# Evaluation of ASR Systems Using WER

This notebook demonstrates the evaluation of Automatic Speech Recognition (ASR) systems using the Word Error Rate (WER) metric.

## Understanding Word Error Rate

Word Error Rate (WER) is a crucial metric used to evaluate the performance of an Automatic Speech Recognition (ASR) system. It measures how accurately the ASR system transcribes spoken language into text by comparing the machine-generated transcription to a human-generated reference transcription.

The formula for WER is:

$$ WER = \frac{S + D + I}{N} $$

Where:
- \( S \) represents the number of substitutions, which occur when a word from the reference is replaced by a different word in the hypothesis.
- \( D \) represents the number of deletions, where a word from the reference is missing in the hypothesis.
- \( I \) represents the number of insertions, where a word not present in the reference appears in the hypothesis.
- \( N \) is the total number of words in the reference transcription.
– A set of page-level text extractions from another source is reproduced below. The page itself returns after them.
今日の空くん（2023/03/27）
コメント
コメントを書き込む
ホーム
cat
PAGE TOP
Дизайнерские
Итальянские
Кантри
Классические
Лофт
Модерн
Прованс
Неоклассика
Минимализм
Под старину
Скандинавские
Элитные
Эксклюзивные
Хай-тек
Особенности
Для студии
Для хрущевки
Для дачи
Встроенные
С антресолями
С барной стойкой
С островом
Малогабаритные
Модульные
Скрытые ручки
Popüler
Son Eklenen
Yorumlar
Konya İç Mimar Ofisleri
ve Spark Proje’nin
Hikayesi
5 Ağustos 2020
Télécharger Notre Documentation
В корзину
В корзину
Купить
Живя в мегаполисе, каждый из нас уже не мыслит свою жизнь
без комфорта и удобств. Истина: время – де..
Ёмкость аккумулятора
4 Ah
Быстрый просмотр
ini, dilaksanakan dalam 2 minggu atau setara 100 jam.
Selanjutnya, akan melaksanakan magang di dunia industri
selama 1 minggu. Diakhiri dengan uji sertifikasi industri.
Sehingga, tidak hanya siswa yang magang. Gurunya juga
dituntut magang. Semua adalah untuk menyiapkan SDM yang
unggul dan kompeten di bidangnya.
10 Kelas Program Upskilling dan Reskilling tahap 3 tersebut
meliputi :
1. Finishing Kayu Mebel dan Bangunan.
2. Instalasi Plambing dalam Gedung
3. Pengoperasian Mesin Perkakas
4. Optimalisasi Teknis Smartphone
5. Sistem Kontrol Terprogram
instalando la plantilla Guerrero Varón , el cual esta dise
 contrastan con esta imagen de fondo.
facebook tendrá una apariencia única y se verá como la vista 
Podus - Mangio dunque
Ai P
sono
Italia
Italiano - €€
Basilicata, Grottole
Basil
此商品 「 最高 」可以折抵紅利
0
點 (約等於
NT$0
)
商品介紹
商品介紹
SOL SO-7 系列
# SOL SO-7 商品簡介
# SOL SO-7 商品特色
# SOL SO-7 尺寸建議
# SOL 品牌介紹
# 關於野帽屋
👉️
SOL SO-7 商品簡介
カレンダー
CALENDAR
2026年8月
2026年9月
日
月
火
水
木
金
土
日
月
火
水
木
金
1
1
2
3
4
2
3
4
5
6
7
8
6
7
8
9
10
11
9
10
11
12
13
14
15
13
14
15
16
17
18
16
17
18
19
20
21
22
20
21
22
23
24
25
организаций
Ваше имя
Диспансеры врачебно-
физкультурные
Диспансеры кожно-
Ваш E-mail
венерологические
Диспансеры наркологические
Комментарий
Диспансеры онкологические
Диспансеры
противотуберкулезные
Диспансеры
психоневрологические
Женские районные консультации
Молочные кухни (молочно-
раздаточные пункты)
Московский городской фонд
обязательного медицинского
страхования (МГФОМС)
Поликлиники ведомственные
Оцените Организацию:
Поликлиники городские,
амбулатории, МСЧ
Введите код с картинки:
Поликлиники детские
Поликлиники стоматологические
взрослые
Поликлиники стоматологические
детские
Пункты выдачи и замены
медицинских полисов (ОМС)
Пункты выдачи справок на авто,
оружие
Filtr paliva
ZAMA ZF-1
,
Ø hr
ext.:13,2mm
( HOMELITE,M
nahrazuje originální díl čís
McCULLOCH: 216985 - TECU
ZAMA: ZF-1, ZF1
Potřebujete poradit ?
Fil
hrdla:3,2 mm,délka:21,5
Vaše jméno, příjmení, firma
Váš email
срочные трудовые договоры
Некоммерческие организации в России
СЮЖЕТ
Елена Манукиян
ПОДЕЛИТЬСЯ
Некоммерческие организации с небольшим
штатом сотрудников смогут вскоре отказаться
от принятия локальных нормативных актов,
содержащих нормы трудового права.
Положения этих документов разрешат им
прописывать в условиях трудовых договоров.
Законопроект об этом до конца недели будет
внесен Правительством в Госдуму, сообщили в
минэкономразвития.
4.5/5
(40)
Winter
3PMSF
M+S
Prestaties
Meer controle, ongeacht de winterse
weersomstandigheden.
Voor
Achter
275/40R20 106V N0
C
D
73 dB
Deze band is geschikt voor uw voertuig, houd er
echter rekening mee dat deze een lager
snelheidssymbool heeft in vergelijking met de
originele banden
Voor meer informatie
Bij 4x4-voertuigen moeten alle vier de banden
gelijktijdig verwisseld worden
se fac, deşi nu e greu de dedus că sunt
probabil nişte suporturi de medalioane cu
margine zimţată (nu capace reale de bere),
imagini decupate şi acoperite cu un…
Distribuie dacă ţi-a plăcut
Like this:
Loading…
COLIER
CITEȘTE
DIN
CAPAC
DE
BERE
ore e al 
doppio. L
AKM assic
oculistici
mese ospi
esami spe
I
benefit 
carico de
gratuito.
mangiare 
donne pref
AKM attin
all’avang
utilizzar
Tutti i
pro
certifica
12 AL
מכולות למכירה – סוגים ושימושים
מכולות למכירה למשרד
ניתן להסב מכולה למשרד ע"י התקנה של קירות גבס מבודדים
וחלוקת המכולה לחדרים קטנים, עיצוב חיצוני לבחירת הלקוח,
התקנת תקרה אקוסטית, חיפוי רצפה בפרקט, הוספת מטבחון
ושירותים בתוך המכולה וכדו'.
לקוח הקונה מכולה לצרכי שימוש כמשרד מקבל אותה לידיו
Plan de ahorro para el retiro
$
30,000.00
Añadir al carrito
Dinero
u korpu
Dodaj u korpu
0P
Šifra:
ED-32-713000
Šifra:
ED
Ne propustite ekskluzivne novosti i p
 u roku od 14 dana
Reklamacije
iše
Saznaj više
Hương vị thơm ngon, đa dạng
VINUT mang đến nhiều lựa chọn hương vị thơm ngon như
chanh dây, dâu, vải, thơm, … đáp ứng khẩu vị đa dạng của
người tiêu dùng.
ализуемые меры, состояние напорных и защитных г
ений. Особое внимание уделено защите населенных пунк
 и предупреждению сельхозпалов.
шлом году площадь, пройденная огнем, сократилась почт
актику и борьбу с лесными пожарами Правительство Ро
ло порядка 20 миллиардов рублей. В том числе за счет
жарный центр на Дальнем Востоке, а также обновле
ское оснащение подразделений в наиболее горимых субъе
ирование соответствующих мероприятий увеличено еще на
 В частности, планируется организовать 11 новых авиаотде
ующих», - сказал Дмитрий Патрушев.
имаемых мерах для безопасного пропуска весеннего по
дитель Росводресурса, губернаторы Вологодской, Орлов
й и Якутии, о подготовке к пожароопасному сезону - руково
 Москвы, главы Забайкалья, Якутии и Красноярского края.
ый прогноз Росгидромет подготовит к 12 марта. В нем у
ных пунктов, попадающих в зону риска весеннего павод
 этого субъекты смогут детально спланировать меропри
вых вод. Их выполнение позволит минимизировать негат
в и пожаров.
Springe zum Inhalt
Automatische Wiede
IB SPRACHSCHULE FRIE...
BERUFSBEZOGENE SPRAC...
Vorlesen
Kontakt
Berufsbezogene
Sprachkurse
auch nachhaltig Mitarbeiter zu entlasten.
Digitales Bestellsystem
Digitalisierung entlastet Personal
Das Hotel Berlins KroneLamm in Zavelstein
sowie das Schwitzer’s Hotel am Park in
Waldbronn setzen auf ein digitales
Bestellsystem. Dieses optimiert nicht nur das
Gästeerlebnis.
The WER gives us a percentage that reflects the proportion of errors (substitutions, deletions, and insertions) in the hypothesis compared to the total number of words in the reference. A WER of 0% means perfect transcription, while a higher WER indicates more discrepancies between the hypothesis and the reference.

### Intuition behind WER

WER is designed to provide a simple, yet effective way to quantify the performance of an ASR system. The metric helps us understand how well a system understands and processes natural language in spoken form. By identifying how many changes one would need to make to transform the hypothesis into the reference, WER offers insights into both the accuracy and reliability of the ASR system.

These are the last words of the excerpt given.